Traffica
What is it about every country in the world that we visit, other than our beloved Switzerland or Canada, where people refuse to drive in a sane, slow and orderly fashion?
Ah esta Latin America! Entiendo!
Case in point Mar Del Plata: Imagine New York City and all the criss-crossing avenue As, Bs and 1st and 2nd Streets etc... but with maniacal taxi drivers. Now imagine this without the benefit of a) traffic lights b) stop signs or c) worse: a civic agreement about what to do at a four way stop.
Drivers thus race through intersections with full abandon. They avoid full on T-Bone crashes by an unusual manouver of suddenly swinging to the left or right side of the road (depending on the one way direction) and doing a 50 km an hour California stop... a ´sorta´slow down kinda thing and when they see the other car slightly hesitate or no immediate traffic, gun it to next street only a block away. This goes on for blocks and blocks and blocks...
Being a pedestrian (forget being a passenger) is difficult as a result. I found myself cowering behind women and men with baby strollers because when crossing by myself, tanned old blonde women with skins like dried leather seemed to relish turning right at 60 clicks just to run me over. Cowering, however, behind un parenta con infante gave me some kind of unpsoken though shameful, protection.

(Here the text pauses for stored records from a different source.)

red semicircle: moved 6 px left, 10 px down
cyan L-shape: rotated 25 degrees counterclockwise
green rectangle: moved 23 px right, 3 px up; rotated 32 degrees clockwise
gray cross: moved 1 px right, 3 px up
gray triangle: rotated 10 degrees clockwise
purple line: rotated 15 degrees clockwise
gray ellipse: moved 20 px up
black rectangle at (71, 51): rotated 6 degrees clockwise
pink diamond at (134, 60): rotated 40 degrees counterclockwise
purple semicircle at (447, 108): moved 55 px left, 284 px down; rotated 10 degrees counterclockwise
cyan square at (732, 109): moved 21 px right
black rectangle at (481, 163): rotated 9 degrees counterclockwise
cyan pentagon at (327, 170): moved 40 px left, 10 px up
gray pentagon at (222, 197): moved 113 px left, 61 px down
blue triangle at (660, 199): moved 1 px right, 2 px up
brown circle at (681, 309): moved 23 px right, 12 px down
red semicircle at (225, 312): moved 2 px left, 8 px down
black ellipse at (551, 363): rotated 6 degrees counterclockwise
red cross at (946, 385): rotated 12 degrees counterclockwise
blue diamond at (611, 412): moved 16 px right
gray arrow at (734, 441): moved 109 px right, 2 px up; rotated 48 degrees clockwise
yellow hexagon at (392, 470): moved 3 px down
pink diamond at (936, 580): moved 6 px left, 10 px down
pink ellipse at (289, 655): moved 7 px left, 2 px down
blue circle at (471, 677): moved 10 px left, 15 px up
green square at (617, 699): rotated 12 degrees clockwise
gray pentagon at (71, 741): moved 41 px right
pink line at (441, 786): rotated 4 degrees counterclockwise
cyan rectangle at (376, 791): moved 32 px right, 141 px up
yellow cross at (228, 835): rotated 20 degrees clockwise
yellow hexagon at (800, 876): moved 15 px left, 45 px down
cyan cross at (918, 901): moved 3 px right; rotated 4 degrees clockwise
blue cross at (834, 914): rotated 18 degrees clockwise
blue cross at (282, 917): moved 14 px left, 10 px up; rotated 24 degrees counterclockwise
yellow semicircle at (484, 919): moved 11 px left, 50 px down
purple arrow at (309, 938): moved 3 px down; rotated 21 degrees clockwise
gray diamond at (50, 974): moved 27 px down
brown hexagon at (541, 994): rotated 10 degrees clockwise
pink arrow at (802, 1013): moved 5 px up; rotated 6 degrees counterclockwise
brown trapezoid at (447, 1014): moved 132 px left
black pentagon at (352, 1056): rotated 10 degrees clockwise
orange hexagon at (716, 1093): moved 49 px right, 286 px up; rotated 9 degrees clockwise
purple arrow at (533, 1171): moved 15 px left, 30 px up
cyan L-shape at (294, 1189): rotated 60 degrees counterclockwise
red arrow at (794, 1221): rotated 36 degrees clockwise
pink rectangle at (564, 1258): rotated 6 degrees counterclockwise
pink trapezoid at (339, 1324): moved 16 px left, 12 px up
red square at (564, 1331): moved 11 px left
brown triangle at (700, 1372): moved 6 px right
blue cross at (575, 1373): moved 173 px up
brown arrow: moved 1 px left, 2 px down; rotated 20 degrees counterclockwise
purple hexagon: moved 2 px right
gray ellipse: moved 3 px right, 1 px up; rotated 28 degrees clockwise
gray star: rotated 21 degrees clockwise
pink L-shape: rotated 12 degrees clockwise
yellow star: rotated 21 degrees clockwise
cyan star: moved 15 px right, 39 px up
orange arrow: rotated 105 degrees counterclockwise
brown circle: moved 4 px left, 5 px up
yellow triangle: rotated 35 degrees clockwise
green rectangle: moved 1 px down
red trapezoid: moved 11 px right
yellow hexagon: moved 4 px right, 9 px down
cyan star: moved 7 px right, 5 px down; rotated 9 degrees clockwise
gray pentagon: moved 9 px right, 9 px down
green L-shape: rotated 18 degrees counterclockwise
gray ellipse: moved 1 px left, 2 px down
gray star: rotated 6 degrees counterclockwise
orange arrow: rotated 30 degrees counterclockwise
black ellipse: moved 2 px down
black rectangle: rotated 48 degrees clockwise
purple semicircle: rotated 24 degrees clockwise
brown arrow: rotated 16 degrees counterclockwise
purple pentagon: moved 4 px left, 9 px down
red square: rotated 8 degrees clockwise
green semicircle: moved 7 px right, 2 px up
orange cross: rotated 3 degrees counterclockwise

Back in Buenos Aires I was happy that there were at least some traffic lights, though largely ignored. The problem is, that as in Cairo, no one seems to care what constitutes a lane. Traffic flow is a bit like a pinball machine with you in the car as the ball, and all the other and very large trucks and buses the bumpers.
Then the last question: Does every single taxi driver purposefully disable all the working seatbelts in every car or does it just come that way?
I imagine an advertising campaign selling new cars to taxi companies. When setting out each model´s features, the brochure reads as follows: "The new X-RS taxi model comes standard with a completely disabled restraint system. In the mid range model taxis come complete with short shoulder safety belts which can only fit into cleverly concealed latching mechanisms, that we have buried deep within the bowels back seat of the car and cannot be be accessed by passenergers. With the prestige model we have included state of the art rosary beads and a medallion of a saint to ensure the safe operation of the vehicle and journey of its occupants."